Today, Lindsay O’Neill, Assistant Professor of History at the University of Southern California, joins our weeklong discussion about sources and inspiration. Her first book, The Opened Letter: Networking in the Early Modern British World, was published by the University of Pennsylvania Press in 2015. Today she shares the sources that inspired (or haunted) her book-in-progress, titled “Barbarous Country: The Delogaon Princes and the British Empire, 1715-1725.”
I do not remember precisely when the princes began to haunt me. It might have been when I called up the ominous sounding “Book of Strangers” at the Huntington Library. This turned out to simply be a list of dinner guests at the Duke of Chandos’ estate of Cannons, but what I found inside was rather extraordinary. Listed at the Duke’s table on 24 September 1721 were “Two African Princes.” Intriguing, I thought. However, this must not have been the first time I came across a reference to them, for I remember knowing who these men were. I had, or would, read about them in letters from the Duke of Chandos who hosted the dinner. I would encounter them again in the letters of Sir John Perceval. And then again in the letters of Sir Hans Sloane. I told you these two men were haunting me. Now, there was no reason for them to. At the time, I was not interested in African princes. I was interested in letters since I was working on what would become my first book: The Opened Letter: Networking in the Early Modern British World. But it turned out that the loosely linked letter writers whose correspondence I was working my way through were interested in African princes and soon so was I.

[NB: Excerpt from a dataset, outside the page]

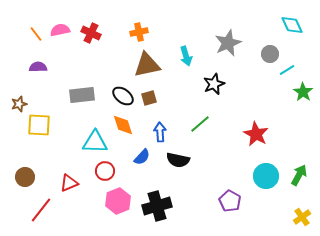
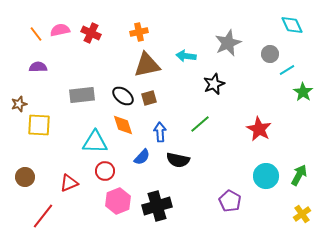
cyan arrow: rotated 114 degrees clockwise
red star: moved 3 px right, 5 px up
red line: moved 2 px right, 6 px down
yellow cross: moved 3 px up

Part of the draw was the drama of the story itself. In their letters, Chandos and Perceval revealed a story that sounded more like the plot of an eighteenth century novel than reality (In fact, one of the most frequent questions I get after telling their story is “But is it true?”). According to these letters, the two men were from a place the British called Delagoa, on the eastern coast of Africa, and they had boarded a ship to “see England,” but had been sold into slavery in Jamaica by the nefarious captain of their vessel. But then, miraculously to my mind, they learned English and found a lawyer who freed them. Next, they boarded a ship to London, which was wrecked in a hurricane. They survived, but they had arrived in England in need of patrons and they would find two in the Duke of Chandos and Sir John Perceval. In fact, the only letters that I have from the princes are two that Perceval recorded in his letterbook. As I researched my first project, new details about the princes would spring up in one in these men’s correspondence. I learned about the attempts of the Royal African Company, of which Chandos was a big mover and shaker, to send the men home. I would read letters from Marmaduke Penwell, the princes’ instructor, to John Perceval about their voyage home. From these letters, I learned that one of the men, Prince James, would commit suicide right before they left for Africa. I would learn that that the other prince, Prince John, would make it home, or as Perceval recorded “he was set ashore in a barbarous country.”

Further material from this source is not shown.